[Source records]
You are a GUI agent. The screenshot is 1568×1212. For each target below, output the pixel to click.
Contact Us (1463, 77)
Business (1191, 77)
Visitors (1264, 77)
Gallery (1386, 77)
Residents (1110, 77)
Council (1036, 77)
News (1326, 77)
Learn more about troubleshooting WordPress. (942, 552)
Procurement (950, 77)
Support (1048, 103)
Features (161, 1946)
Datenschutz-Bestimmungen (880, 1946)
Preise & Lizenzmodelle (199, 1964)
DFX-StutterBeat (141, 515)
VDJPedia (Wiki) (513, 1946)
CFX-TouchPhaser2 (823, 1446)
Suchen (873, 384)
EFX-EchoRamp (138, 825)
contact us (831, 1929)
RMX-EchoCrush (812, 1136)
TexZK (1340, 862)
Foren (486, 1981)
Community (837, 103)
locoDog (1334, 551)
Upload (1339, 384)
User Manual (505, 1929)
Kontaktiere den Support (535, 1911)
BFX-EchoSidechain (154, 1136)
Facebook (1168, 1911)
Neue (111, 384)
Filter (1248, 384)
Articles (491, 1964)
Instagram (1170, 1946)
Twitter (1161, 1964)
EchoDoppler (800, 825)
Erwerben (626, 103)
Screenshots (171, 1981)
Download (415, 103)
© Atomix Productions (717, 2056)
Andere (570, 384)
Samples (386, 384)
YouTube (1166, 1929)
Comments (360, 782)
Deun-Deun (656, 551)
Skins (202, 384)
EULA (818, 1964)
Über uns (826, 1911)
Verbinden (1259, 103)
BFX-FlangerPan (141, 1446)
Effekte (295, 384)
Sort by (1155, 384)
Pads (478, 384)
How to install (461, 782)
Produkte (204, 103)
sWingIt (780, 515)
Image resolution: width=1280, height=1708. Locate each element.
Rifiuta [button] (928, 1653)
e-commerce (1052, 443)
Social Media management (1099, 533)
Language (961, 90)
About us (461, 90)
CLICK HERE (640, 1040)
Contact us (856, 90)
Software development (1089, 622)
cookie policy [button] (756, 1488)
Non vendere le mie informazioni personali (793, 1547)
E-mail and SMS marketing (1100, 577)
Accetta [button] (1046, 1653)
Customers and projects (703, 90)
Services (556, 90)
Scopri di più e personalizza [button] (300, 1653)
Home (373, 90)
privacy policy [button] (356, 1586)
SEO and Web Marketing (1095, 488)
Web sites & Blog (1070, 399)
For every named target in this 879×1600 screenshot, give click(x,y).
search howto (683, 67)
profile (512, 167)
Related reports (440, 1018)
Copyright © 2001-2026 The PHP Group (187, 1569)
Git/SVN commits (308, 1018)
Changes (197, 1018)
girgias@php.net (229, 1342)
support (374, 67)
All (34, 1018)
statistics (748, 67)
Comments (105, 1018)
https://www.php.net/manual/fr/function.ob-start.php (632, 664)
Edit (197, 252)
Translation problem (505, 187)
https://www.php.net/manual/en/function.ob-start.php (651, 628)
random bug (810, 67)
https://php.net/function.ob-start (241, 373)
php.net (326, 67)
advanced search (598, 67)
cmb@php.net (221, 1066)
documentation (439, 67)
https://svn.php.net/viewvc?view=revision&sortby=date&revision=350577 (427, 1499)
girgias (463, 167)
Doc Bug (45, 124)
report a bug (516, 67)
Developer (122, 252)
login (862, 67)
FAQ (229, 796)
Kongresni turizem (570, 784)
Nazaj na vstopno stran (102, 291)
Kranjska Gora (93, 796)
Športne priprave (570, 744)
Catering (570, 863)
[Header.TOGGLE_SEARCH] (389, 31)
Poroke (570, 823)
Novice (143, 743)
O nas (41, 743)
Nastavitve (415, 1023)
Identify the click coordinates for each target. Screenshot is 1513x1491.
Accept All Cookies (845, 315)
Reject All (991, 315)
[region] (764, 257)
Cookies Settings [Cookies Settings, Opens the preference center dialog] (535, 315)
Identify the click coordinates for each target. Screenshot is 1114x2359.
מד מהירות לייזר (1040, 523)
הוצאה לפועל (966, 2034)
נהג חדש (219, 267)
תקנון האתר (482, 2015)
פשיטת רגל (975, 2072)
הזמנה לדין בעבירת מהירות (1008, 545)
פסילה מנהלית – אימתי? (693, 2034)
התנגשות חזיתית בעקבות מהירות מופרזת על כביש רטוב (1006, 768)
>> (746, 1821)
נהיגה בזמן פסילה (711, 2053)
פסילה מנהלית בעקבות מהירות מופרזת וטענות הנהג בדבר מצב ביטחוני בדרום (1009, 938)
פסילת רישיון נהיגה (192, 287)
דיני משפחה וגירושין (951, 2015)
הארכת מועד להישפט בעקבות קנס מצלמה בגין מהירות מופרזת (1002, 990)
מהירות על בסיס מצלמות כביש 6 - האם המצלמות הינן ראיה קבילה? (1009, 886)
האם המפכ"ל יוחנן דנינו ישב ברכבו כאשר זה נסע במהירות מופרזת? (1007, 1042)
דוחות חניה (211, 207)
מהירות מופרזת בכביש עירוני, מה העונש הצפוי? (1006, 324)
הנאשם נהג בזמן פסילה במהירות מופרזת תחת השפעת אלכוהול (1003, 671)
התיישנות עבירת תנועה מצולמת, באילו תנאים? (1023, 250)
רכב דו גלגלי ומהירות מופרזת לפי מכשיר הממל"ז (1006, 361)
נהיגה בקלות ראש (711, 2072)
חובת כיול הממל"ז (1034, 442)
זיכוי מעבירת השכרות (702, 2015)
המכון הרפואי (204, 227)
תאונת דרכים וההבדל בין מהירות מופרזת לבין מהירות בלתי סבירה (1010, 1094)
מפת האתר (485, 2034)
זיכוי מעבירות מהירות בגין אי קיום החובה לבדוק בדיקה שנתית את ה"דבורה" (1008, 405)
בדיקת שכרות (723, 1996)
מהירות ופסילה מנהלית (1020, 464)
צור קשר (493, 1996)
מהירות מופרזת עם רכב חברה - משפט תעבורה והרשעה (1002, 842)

# REQUIRED WORK
For every line of the records above that holds the word "start", count one, and state the total only.

# RESULT OF THIS EXERCISE
3